The content took us through focaccia and lunetta (made from the same dough), ciabatta, lavash, baguettes, croissant, pain au chocolat, bear claws, sourdough, rye fougasse and pizza. With the exception of the ciabatta, which was demonstration only, we made every one of these items. We learned how make the dough, how to shape the various loaves, including baguettes (a skill that had previously defied most of my attempts), and how to slash the loaves prior to baking. We saw how the bread was loaded into professional ovens, and helped a little, too, and we even got to use their wood-fired oven to cook our own pizzas. Now, if I could just convince Pat that I need one of those!
The class was well designed in two important ways. First, there was a good mix of demonstration and hands on. For each item we made there was an up-front demonstration by the instructor, followed by hands-on at our benches, learning by doing. For most recipes, there were two or more up front demonstrations. For the focaccia and lunetta, there was one on mixing the dough and one on forming the bread. For croissants, there were more since we needed to prepare the dough and butter, bring them together, roll them to form the final dough, and then roll, cut and shape the pastries. I found the movement between demonstration and bench was just right for me to learn the steps in chunks that were easy to remember.

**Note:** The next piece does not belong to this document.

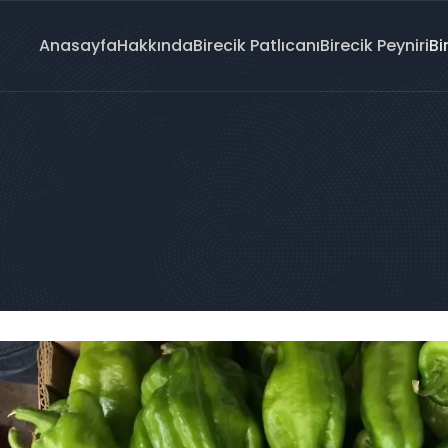
Anasayfa
Hakkında
Birecik Patlıcanı
Birecik Peyniri
Bi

Second, as you know if you have made bread, there is a lot of down time while dough rises, loaves rise and breads bake. The flow of the class was well planned. We would prepare the dough for one item, move onto learning or preparing for another, getting a demonstration and hands on, and then return to the first dough to take it to the next step. This alternation kept the class active and informative. Never once in the 20 hours did I feel bored, at loose ends, or over-stuffed with information.

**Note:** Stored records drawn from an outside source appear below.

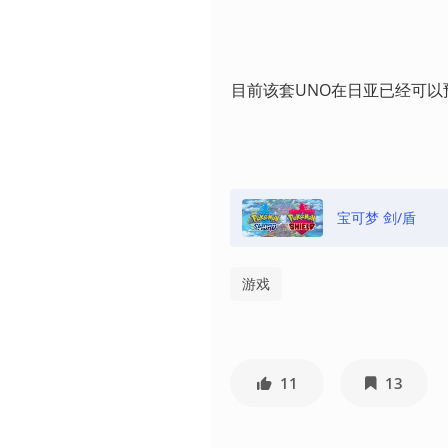
目前该套UNO在日亚已经可以
宝可梦 剑/盾
游戏
11
13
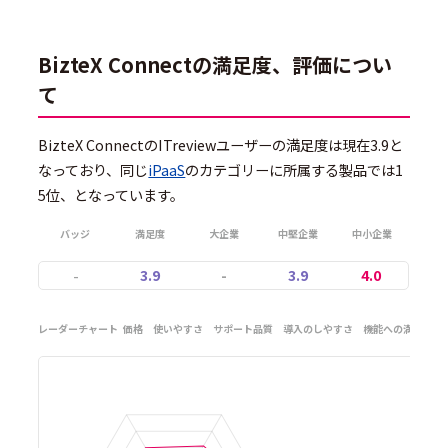
BizteX Connectの満足度、評価につい
て
BizteX ConnectのITreviewユーザーの満足度は現在3.9と
なっており、同じ
iPaaS
のカテゴリーに所属する製品では1
5位、となっています。
バッジ
満足度
大企業
中堅企業
中小企業
-
3.9
-
3.9
4.0
レーダーチャート
価格
使いやすさ
サポート品質
導入のしやすさ
機能への満足度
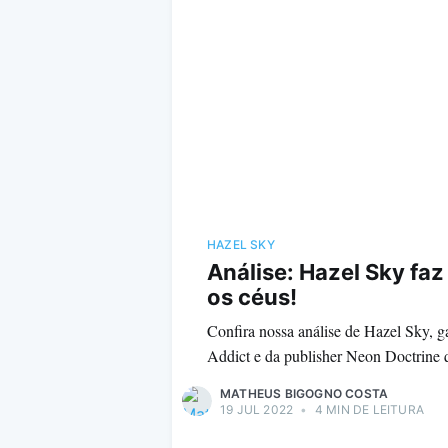
HAZEL SKY
Análise: Hazel Sky faz
os céus!
Confira nossa análise de Hazel Sky, 
Addict e da publisher Neon Doctrine q
MATHEUS BIGOGNO COSTA
19 JUL 2022
•
4 MIN DE LEITURA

I also appreciated that when it came to shaping baguettes and boules, the instructors brought in pre-made dough for us to practice on before we shaped our own loaves. When we were doing the baguettes, for example, we each got three or four practice loaves first, and we did them two students at a time so that the instructor, Amber, could coach every one of us.
Our up-front instructors had an easy and informative style that kept the class engaged. They all were quite knowledgeable and experienced, and seemed genuinely enthusiastic about our learning. Kudos to them, and to the instructors at the back of the room who helped in so many ways, from supporting the lead instructor to helping during hands on and making sure we had the ingredients and equipment we needed, when we needed it. And when they weren't doing all of that, they were cleaning bowls, loading the washer, and generally taking care of all of the mechanics of keeping the class running smoothly.

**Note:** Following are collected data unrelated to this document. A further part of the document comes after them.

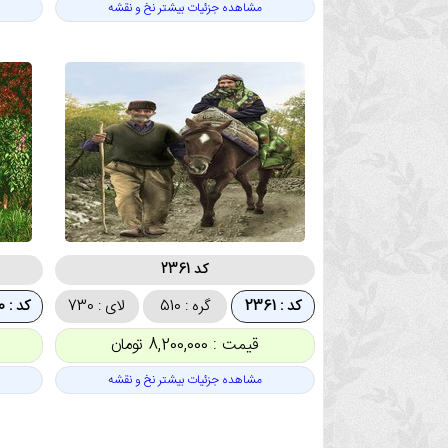
مشاهده جزئیات بیشتر نخ و نقشه
کد 2361
کد : 2361
گره : 510
لای : 730
کد : 2360
قیمت : 8,200,000 تومان
مشاهده جزئیات بیشتر نخ و نقشه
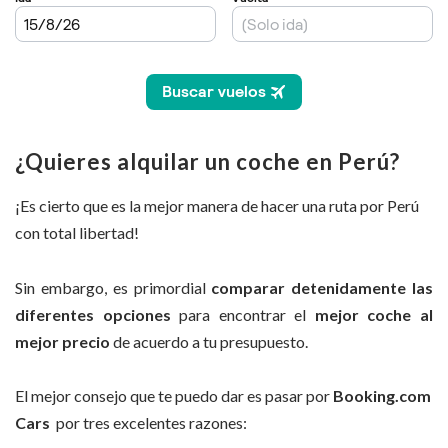
¿Quieres alquilar un coche en Perú?
¡Es cierto que es la mejor manera de hacer una ruta por Perú
con total libertad!
Sin embargo, es primordial
comparar detenidamente las
diferentes opciones
para encontrar el
mejor coche al
mejor precio
de acuerdo a tu presupuesto.
El mejor consejo que te puedo dar es pasar por
Booking.com
Cars
por tres excelentes razones:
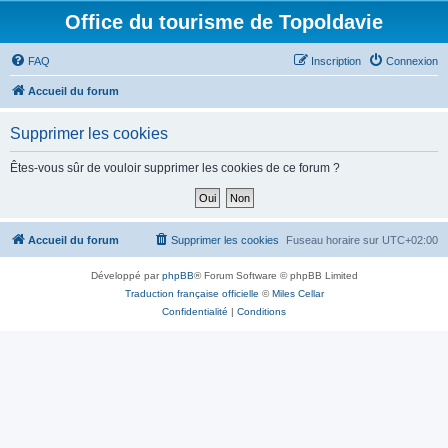
Office du tourisme de Topoldavie
FAQ
Inscription
Connexion
Accueil du forum
Supprimer les cookies
Êtes-vous sûr de vouloir supprimer les cookies de ce forum ?
Accueil du forum
Supprimer les cookies
Fuseau horaire sur
UTC+02:00
Développé par
phpBB
® Forum Software © phpBB Limited
Traduction française officielle
©
Miles Cellar
Confidentialité
|
Conditions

Thank you Jessica, Amber, Robyn, Michelle, Karen, and Susan for making the class so much fun and so informative. If I missed someone, my apologies.
In all ways this class met or exceeded my expectations. If you are a bread enthusiast, this is the class for you, too.
Oh, and King Arthur, I hope to visit again soon in your new facilities for Artisan II.
Due to the volume of questions received, not all can be answered.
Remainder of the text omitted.